Chief Executive Tidjane Thiam, who has been in the job less than a year, had championed the AIA deal, arguing that it gives the 162-year-old British insurer a rare opportunity to grab a commanding presence in Asia.

As a result of the withdrawal move, Prudential <2378.HK> said it would not proceed with a $21 billion rights offering in London and Hong Kong designed to raise money to finance the deal.

Pru estimated the cost of the failed AIA transaction so far at about 450 million pounds ($659 million), which includes a break-up fee of 152.6 million pounds.

The British company did not say that the AIG agreement has been formally terminated but said in the statement that it was expected.

SHAREHOLDER OPPOSITION

AIG Chief Executive Robert Benmosche was in favor of accepting the deal on revised terms as it offered more liquidity, and sooner, one person familiar with the situation told Reuters.

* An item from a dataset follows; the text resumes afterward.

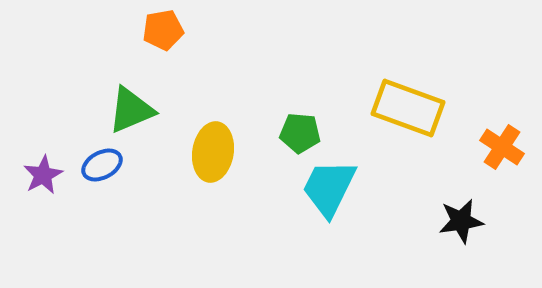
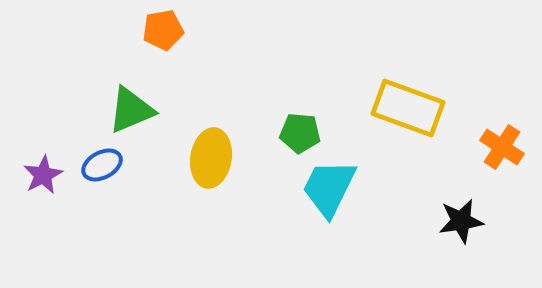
yellow ellipse: moved 2 px left, 6 px down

But the board, which met late on Monday, decided against doing so. One important sticking point was that AIG's board wanted assurances from Prudential that it would be able to close a revised deal, other sources familiar with the matter said.

Prudential was not able to provide the assurances AIG's board was seeking, said the sources, who declined to be identified as the talks were confidential.

The U.K. insurer originally offered $35.5 billion for AIA, then lowered it to $30.4 billion amid resistance from shareholders that the company was overspending.

AIG is most likely to revive the initial public offering of AIA once the deal is officially terminated.

But there are doubts whether an IPO could fetch the same valuation offered by Pru.

Then there is also the issue of timing the market so as not to clash with the flood of Chinese bank capital raising slated to hit the market later this year. Capital hungry Chinese lenders are set to raise up to $60 billion in new capital in the next 6-8 months.

Benmosche told employees in an internal memo that AIG would have several options to consider regarding AIA -- more than it did in March. AIG, nearly 80 percent owned by the U.S. government, also would have more flexibility on timing, he said.

These options include selling parts of the AIA business by geography, two of the sources said.

AIG took advice from Citigroup , Morgan Stanley , Goldman Sachs , Blackstone and Deutsche Bank , according to Thomson Reuters data.

Credit Suisse, HSBC and JPMorgan Cazenove were leading Prudential's rights issue as joint sponsors, global co-ordinators and bookrunners.

They were joined as financial advisers by Ondra Partners and Lazard , while Nomura <8604.T> gave a fairness opinion to Prudential's board.

A further 30 banks were joint- or co-lead managers or co-managers for the rights issue.